- _EXERCISE AIM_:
Among the entries that follow, locate the line with "Wohngeldbescheid" and the line with "Para contratar para". Output those lines and all lines in between, exactly, minus the pictures.

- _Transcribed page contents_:
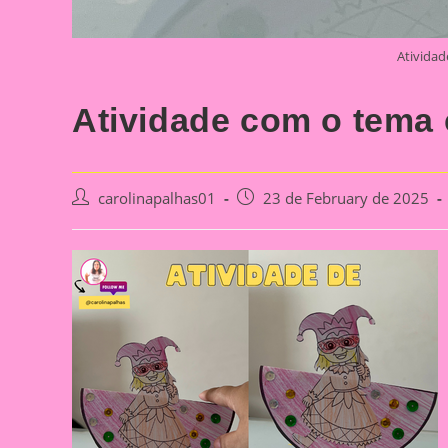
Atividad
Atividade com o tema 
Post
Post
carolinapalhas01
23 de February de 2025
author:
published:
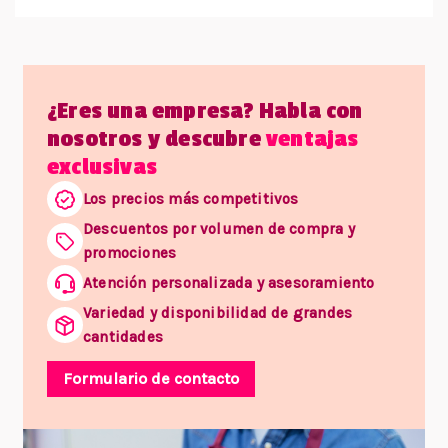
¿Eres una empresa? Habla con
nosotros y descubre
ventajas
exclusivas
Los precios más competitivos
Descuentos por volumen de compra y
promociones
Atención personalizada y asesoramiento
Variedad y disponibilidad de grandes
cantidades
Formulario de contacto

--

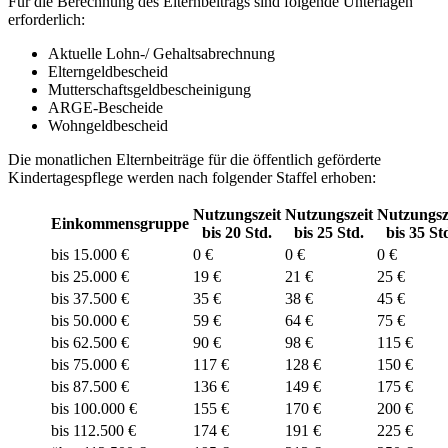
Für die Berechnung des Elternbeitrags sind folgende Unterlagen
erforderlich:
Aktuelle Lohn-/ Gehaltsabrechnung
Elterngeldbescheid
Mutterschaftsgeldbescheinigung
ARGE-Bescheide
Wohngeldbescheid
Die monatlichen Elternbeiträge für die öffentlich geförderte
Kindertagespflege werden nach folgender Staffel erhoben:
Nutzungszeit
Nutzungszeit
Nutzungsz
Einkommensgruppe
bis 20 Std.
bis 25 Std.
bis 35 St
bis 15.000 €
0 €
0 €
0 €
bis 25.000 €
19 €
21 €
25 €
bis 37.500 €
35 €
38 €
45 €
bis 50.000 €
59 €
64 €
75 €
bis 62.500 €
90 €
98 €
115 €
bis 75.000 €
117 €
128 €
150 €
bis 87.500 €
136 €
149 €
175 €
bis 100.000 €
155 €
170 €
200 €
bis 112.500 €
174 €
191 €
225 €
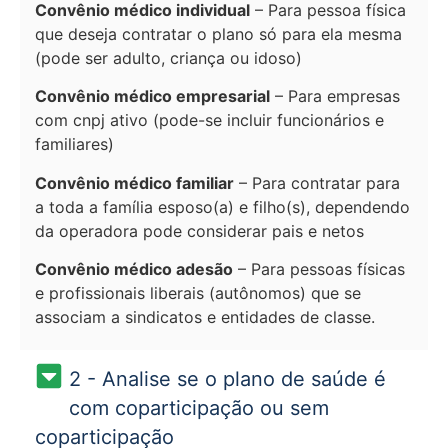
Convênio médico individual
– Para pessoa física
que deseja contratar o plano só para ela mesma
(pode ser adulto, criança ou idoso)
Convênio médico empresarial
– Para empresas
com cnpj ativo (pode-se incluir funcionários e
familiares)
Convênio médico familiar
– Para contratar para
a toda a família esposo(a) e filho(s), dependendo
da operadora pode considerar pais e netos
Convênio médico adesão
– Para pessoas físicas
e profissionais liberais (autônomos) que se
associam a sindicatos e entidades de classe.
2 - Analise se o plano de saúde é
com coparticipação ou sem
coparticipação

- _EXERCISE ANSWER_:
Wohngeldbescheid
Die monatlichen Elternbeiträge für die öffentlich geförderte
Kindertagespflege werden nach folgender Staffel erhoben:
Nutzungszeit
Nutzungszeit
Nutzungsz
Einkommensgruppe
bis 20 Std.
bis 25 Std.
bis 35 St
bis 15.000 €
0 €
0 €
0 €
bis 25.000 €
19 €
21 €
25 €
bis 37.500 €
35 €
38 €
45 €
bis 50.000 €
59 €
64 €
75 €
bis 62.500 €
90 €
98 €
115 €
bis 75.000 €
117 €
128 €
150 €
bis 87.500 €
136 €
149 €
175 €
bis 100.000 €
155 €
170 €
200 €
bis 112.500 €
174 €
191 €
225 €
Convênio médico individual
– Para pessoa física
que deseja contratar o plano só para ela mesma
(pode ser adulto, criança ou idoso)
Convênio médico empresarial
– Para empresas
com cnpj ativo (pode-se incluir funcionários e
familiares)
Convênio médico familiar
– Para contratar para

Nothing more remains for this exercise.